Greg Hunter

Late to the Rack: Funny Misshapen Body

In Comics on September 12, 2009 at 1:33 AM


For the past decade, Jeffrey Brown has been producing funny, often poignant memoirs in comics form.  (He has also stepped into more absurd territory with books like Bighead and Incredible Change Bots, but that’s another post.)  I started reading Brown’s comics around the time I started looking at alternative comics generally, but I hadn’t checked out his latest release Funny Misshapen Body (out back in April) till now. Two of his earliest works, Clumsy and Unlikely, recalled failed relationships through out-of-order vignettes.  Later works followed suit, and also featured elliptical statements on topics like friendship and maturity.  Funny Misshapen Body traces Brown’s growth as an illustrator; it’s not necessarily his best work, but it is similarly goofy and honest, and a reminder of what comics are good for.

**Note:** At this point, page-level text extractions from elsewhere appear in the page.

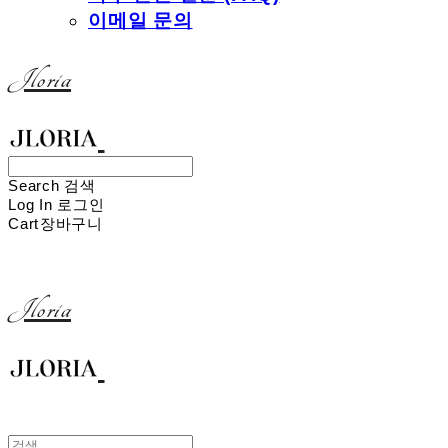
이메일 문의
Jloria
Search
검색
Log In
로그인
Cart
장바구니
Jloria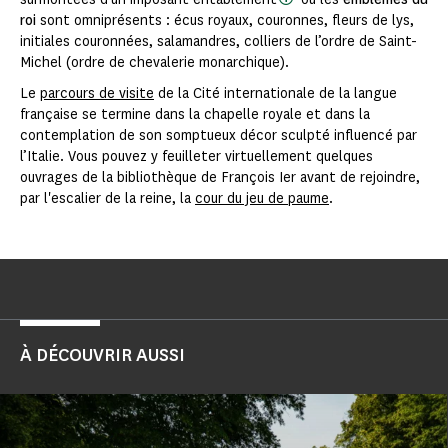
roi
sont omniprésents : écus royaux, couronnes, fleurs de lys,
initiales couronnées, salamandres, colliers de l’ordre de Saint-
Michel (ordre de chevalerie monarchique).
Le
parcours de visite
de la Cité internationale de la langue
française se termine dans la chapelle royale et dans la
contemplation de son somptueux décor sculpté influencé par
l’Italie. Vous pouvez y feuilleter virtuellement quelques
ouvrages de la bibliothèque de François Ier avant de rejoindre,
par l'escalier de la reine, la
cour du jeu de paume
.
À DÉCOUVRIR AUSSI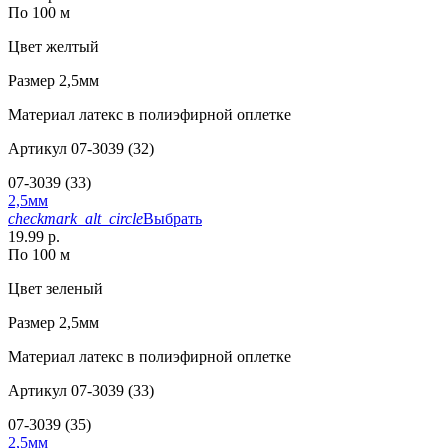
По 100 м
Цвет
желтый
Размер
2,5мм
Материал
латекс в полиэфирной оплетке
Артикул
07-3039 (32)
07-3039 (33)
2,5мм
checkmark_alt_circle
Выбрать
19.99 р.
По 100 м
Цвет
зеленый
Размер
2,5мм
Материал
латекс в полиэфирной оплетке
Артикул
07-3039 (33)
07-3039 (35)
2,5мм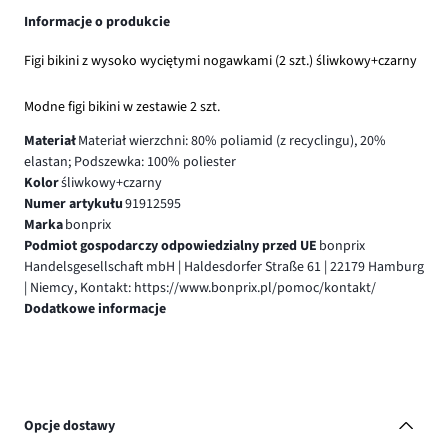
Informacje o produkcie
Figi bikini z wysoko wyciętymi nogawkami (2 szt.) śliwkowy+czarny
Modne figi bikini w zestawie 2 szt.
Materiał
Materiał wierzchni: 80% poliamid (z recyclingu), 20%
elastan; Podszewka: 100% poliester
Kolor
śliwkowy+czarny
Numer artykułu
91912595
Marka
bonprix
Podmiot gospodarczy odpowiedzialny przed UE
bonprix
Handelsgesellschaft mbH | Haldesdorfer Straße 61 | 22179 Hamburg
| Niemcy, Kontakt: https://www.bonprix.pl/pomoc/kontakt/
Dodatkowe informacje
Opcje dostawy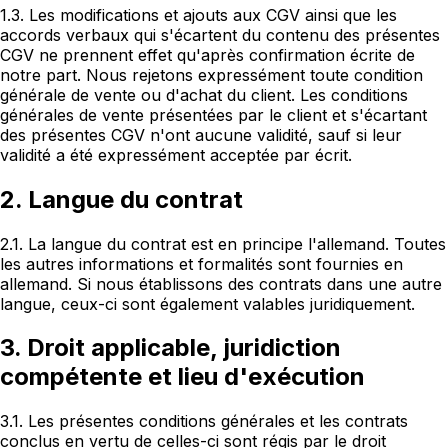
1.3. Les modifications et ajouts aux CGV ainsi que les
accords verbaux qui s'écartent du contenu des présentes
CGV ne prennent effet qu'après confirmation écrite de
notre part. Nous rejetons expressément toute condition
générale de vente ou d'achat du client. Les conditions
générales de vente présentées par le client et s'écartant
des présentes CGV n'ont aucune validité, sauf si leur
validité a été expressément acceptée par écrit.
2. Langue du contrat
2.1. La langue du contrat est en principe l'allemand. Toutes
les autres informations et formalités sont fournies en
allemand. Si nous établissons des contrats dans une autre
langue, ceux-ci sont également valables juridiquement.
3. Droit applicable, juridiction
compétente et lieu d'exécution
3.1. Les présentes conditions générales et les contrats
conclus en vertu de celles-ci sont régis par le droit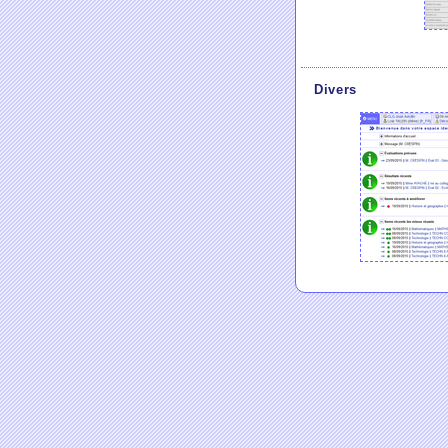
Divers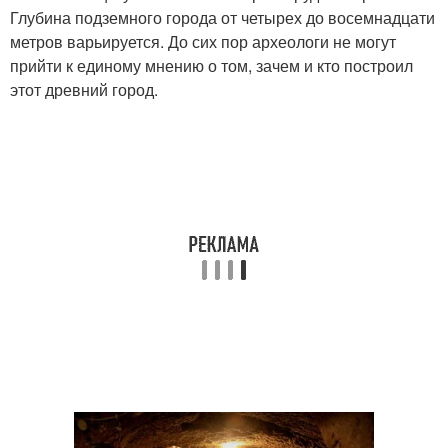
Глубина подземного города от четырех до восемнадцати
метров варьируется. До сих пор археологи не могут
прийти к единому мнению о том, зачем и кто построил
этот древний город.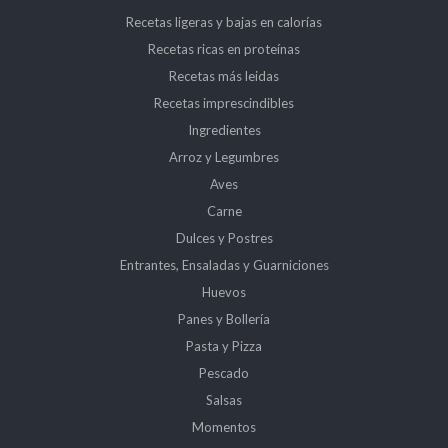
Recetas ligeras y bajas en calorías
Recetas ricas en proteínas
Recetas más leidas
Recetas imprescindibles
Ingredientes
Arroz y Legumbres
Aves
Carne
Dulces y Postres
Entrantes, Ensaladas y Guarniciones
Huevos
Panes y Bollería
Pasta y Pizza
Pescado
Salsas
Momentos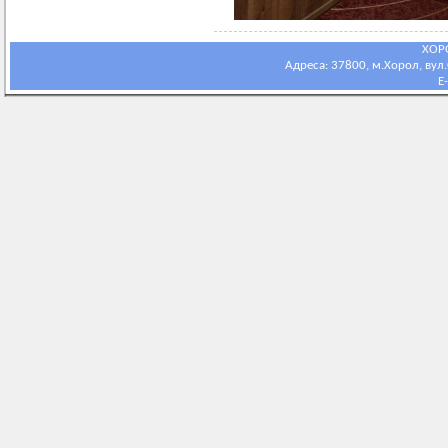
ХОР
Адреса: 37800, м.Хорол, вул.С
E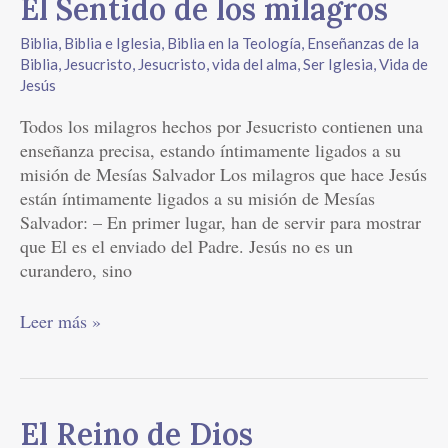
El
El Sentido de los milagros
Sentido
Biblia
,
Biblia e Iglesia
,
Biblia en la Teología
,
Enseñanzas de la
de
Biblia
,
Jesucristo
,
Jesucristo, vida del alma
,
Ser Iglesia
,
Vida de
los
Jesús
milagros
Todos los milagros hechos por Jesucristo contienen una
enseñanza precisa, estando íntimamente ligados a su
misión de Mesías Salvador Los milagros que hace Jesús
están íntimamente ligados a su misión de Mesías
Salvador: – En primer lugar, han de servir para mostrar
que El es el enviado del Padre. Jesús no es un
curandero, sino
Leer más »
El
El Reino de Dios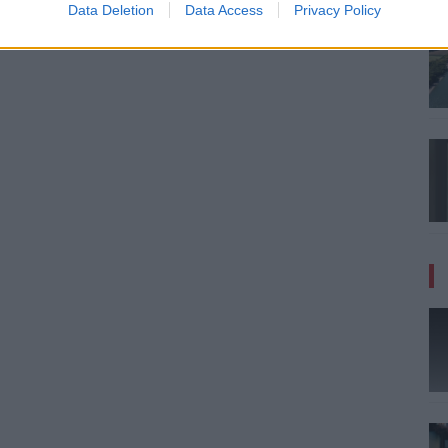
Data Deletion
Data Access
Privacy Policy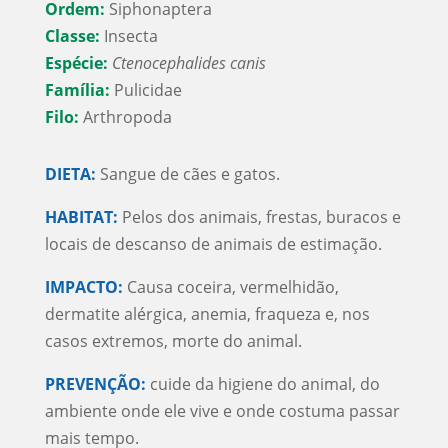
Ordem:
Siphonaptera
Classe:
Insecta
Espécie:
Ctenocephalides canis
Família:
Pulicidae
Filo:
Arthropoda
DIETA:
Sangue de cães e gatos.
HABITAT:
Pelos dos animais, frestas, buracos e
locais de descanso de animais de estimação.
IMPACTO:
Causa coceira, vermelhidão,
dermatite alérgica, anemia, fraqueza e, nos
casos extremos, morte do animal.
PREVENÇÃO:
cuide da higiene do animal, do
ambiente onde ele vive e onde costuma passar
mais tempo.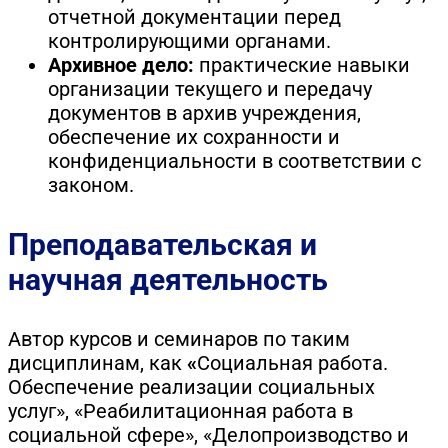
отчетной документации перед
контролирующими органами.
Архивное дело:
практические навыки
организации текущего и передачу
документов в архив учреждения,
обеспечение их сохранности и
конфиденциальности в соответствии с
законом.
Преподавательская и
научная деятельность
Автор курсов и семинаров по таким
дисциплинам, как
«
Социальная работа.
Обеспечение реализации социальных
услуг», «Реабилитационная работа в
социальной сфере», «Делопроизводство и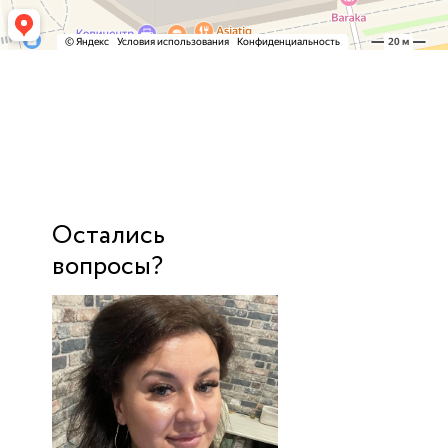
Остались
вопросы?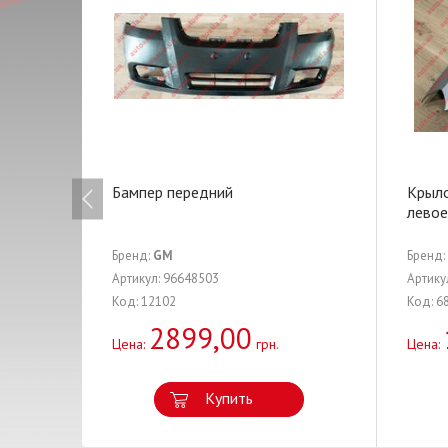
Бампер передний
Крыл
левое
Бренд:
GM
Бренд:
Артикул: 96648503
Артику
Код: 12102
Код: 6
2899,00
Цена:
грн.
Цена:
Купить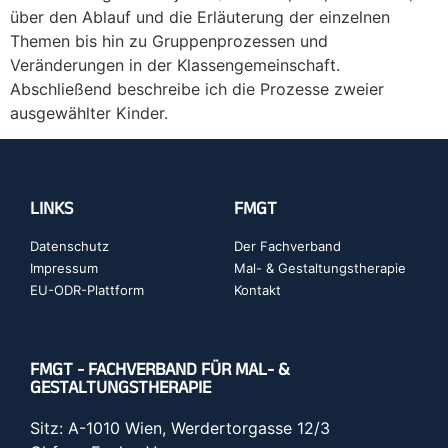
über den Ablauf und die Erläuterung der einzelnen
Themen bis hin zu Gruppenprozessen und
Veränderungen in der Klassengemeinschaft.
Abschließend beschreibe ich die Prozesse zweier
ausgewählter Kinder.
LINKS
FMGT
Datenschutz
Der Fachverband
Impressum
Mal- & Gestaltungstherapie
EU-ODR-Plattform
Kontakt
FMGT - FACHVERBAND FÜR MAL- &
GESTALTUNGSTHERAPIE
Sitz: A-1010 Wien, Werdertorgasse 12/3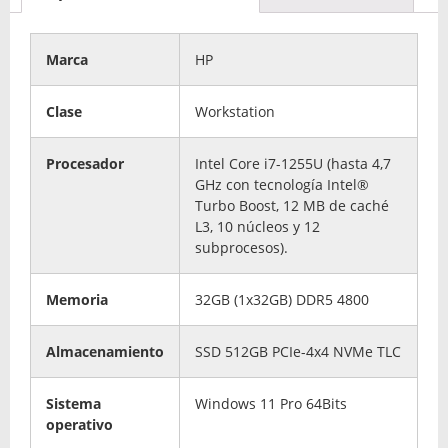
Marca
HP
Clase
Workstation
Procesador
Intel Core i7-1255U (hasta 4,7
GHz con tecnología Intel®
Turbo Boost, 12 MB de caché
L3, 10 núcleos y 12
subprocesos).
Memoria
32GB (1x32GB) DDR5 4800
Almacenamiento
SSD 512GB PCIe-4x4 NVMe TLC
Sistema
Windows 11 Pro 64Bits
operativo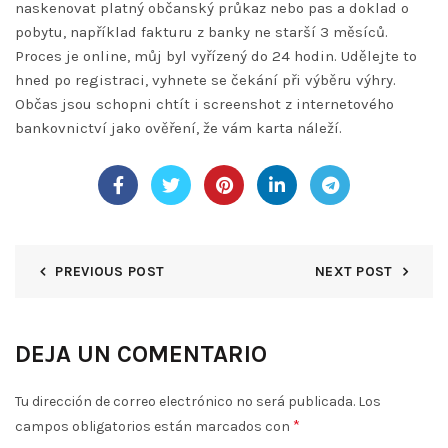
naskenovat platný občanský průkaz nebo pas a doklad o
pobytu, například fakturu z banky ne starší 3 měsíců.
Proces je online, můj byl vyřízený do 24 hodin. Udělejte to
hned po registraci, vyhnete se čekání při výběru výhry.
Občas jsou schopni chtít i screenshot z internetového
bankovnictví jako ověření, že vám karta náleží.
PREVIOUS POST
NEXT POST
DEJA UN COMENTARIO
Tu dirección de correo electrónico no será publicada.
Los
*
campos obligatorios están marcados con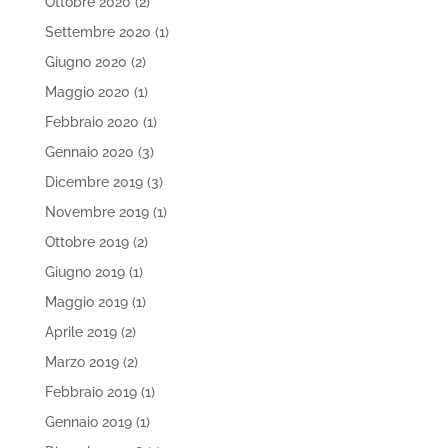
Ottobre 2020
(2)
Settembre 2020
(1)
Giugno 2020
(2)
Maggio 2020
(1)
Febbraio 2020
(1)
Gennaio 2020
(3)
Dicembre 2019
(3)
Novembre 2019
(1)
Ottobre 2019
(2)
Giugno 2019
(1)
Maggio 2019
(1)
Aprile 2019
(2)
Marzo 2019
(2)
Febbraio 2019
(1)
Gennaio 2019
(1)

Brown works in scratchy, simplistic line drawings, sometimes with limited attention to things like perspective and proportion. It’s a very deliberate brand of amatuerism—as a School of the Art Institute of Chicago alum, Brown’s not exactly an outsider talent—but it’s perfectly suited for the stories of disappointment, prolonged adolescence, and sexual awkwardness he tells—in each one, there’s a kind of gentle acceptance of past mistakes, and implicit hope that now he’s old enough to know better.

The graphic memoir can be (and often is) a venue for artistic navel-gazing, where artists dwell on the kind of minutiae that a decent editor would cut out of a prose autobiography.  But in the hands of a talented storyteller, comics is also the perfect medium for making daily mundanity meaningful, and showing how little things come to form a person’s life.  (Along with Brown’s work, Michel Rabagliati’s Paul books and Alison Bechdel’s Fun Home are good examples.) In FMB, Brown’s depictions of not approaching girls at parties, taking crates of beer bottles to the deposit station, and getting to know the names of the employees at his local coffee show, form more of a mosaic than a narrative proper. The book is linearly told, something it doesn’t have in common with several of Brown’s other works. Still, Brown takes full use of the freedom the medium gives him to hop from moment to moment in time, and gives readers the freedom to connect them. If life is what happens when you’re making other plans, then Jeffrey Brown has a talent for showing how it happens.